Fianna Fáil has threatened to withdraw its support for the Government unless it ensures large increases in Local Property Tax (LPT) bills are stopped.
The opposition party accused the Government of "playing games" over property tax, which is to be reviewed later this year, and called for it to publish its plans as soon as possible
Local property tax (LPT) is based on the market value of a house, but the rapid increase in prices has prompted concerns about the hikes in tax homeowners will have to pay.
In 2015, the LPT being paid by homeowners was frozen until 2019.
A review of the system is underway and the Government says it is due to report in the first quarter of this year.
Fianna Fáil's finance spokesman Michael McGrath said: “Legislation will be required this year and this is an issue which should not be allowed to gather dust. Local authorities will be worried about their funding. If we have to press the issue, we will press the issue. We are setting out our position.”

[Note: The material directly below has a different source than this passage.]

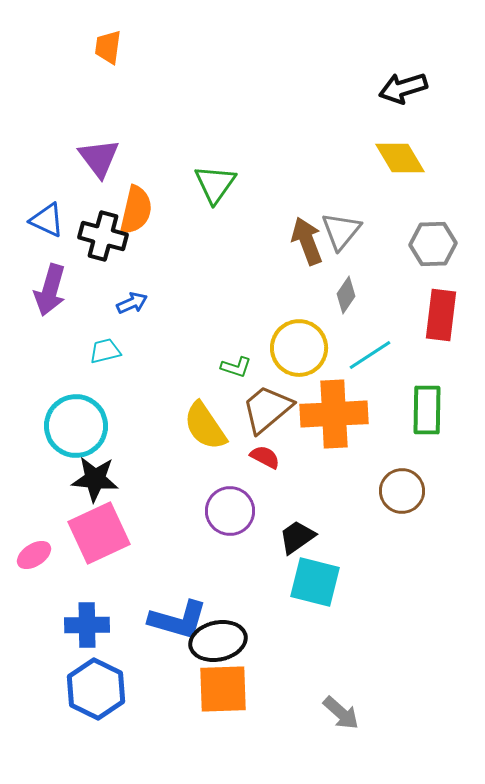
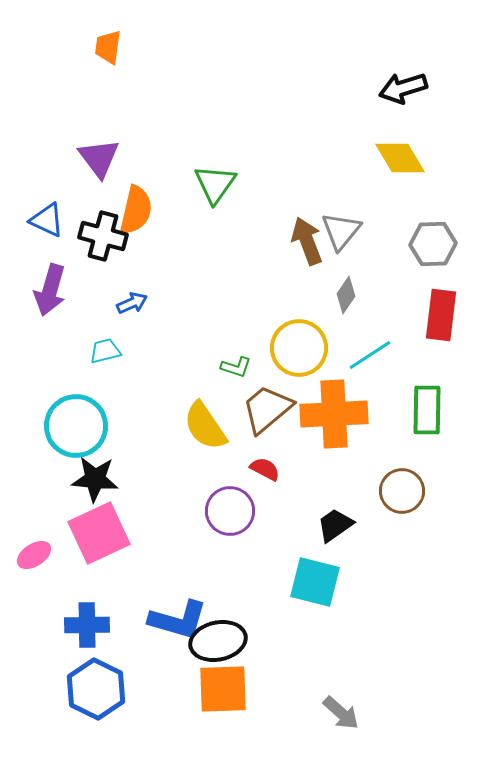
red semicircle: moved 12 px down
black trapezoid: moved 38 px right, 12 px up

Mr McGrath accused the Government of “playing games” with the issue, increasing public concern.
"We have the spectre at the moment of Government ministers publicly calling for changes that they themselves are responsible for bringing about. We're seeing Shane Ross saying one thing, Joespha Madigan saying another thing," he said.
The party's housing spokesman Darragh O'Brien called on the Government to be upfront about possible increases.

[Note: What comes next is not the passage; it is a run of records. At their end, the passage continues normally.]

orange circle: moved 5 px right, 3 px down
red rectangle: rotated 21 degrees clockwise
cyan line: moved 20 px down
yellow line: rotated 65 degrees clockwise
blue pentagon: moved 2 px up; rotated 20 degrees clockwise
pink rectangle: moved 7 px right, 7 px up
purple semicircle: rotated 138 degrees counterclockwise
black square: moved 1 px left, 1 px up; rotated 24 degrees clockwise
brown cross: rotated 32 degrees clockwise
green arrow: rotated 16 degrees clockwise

"This review should have been published already. Fine Gael has been playing games with this, people are unsure where they stand - both local authorities and homeowners. I get a sense that they (Fine Gael) are trying to time this in advance of a local and European election to say, 'Aren't we great? We're not increasing the property tax'.
"People see through these games. It's more of the spin and substance piece. Publish the report, let the Dáil debate it, and let's move on and get certainty around the LPT."
In the Dáil, Green Party leader Eamon Ryan also called on the Government to clarify its position as soon as possible arguing that a site value tax system is preferable to the current model, which is based on property prices.
“What exactly is the Government planning to do, legislatively or otherwise, on property tax? Will the Taoiseach consider undoing the mistake made six or seven years ago and introducing a site value tax rather than the formal property tax, which seems to be being undone by his own Cabinet before our eyes?” he asked.
In response, Finance Minister Paschal Donohoe tried to reassure the public that any changes to the LPT will be "affordable and predictable".
He added that no one will have to pay this year, with the first bill due early next year.
"The intention is not to increase the yield from the local property tax, so we will have to make changes in the band and in the rate as well so people see no increase, or perhaps a modest increase or decrease in 2020," he said.
“I can assure the Deputy that all members of the Cabinet are eager to come up with a regime that continues to be fair to everybody,” he said.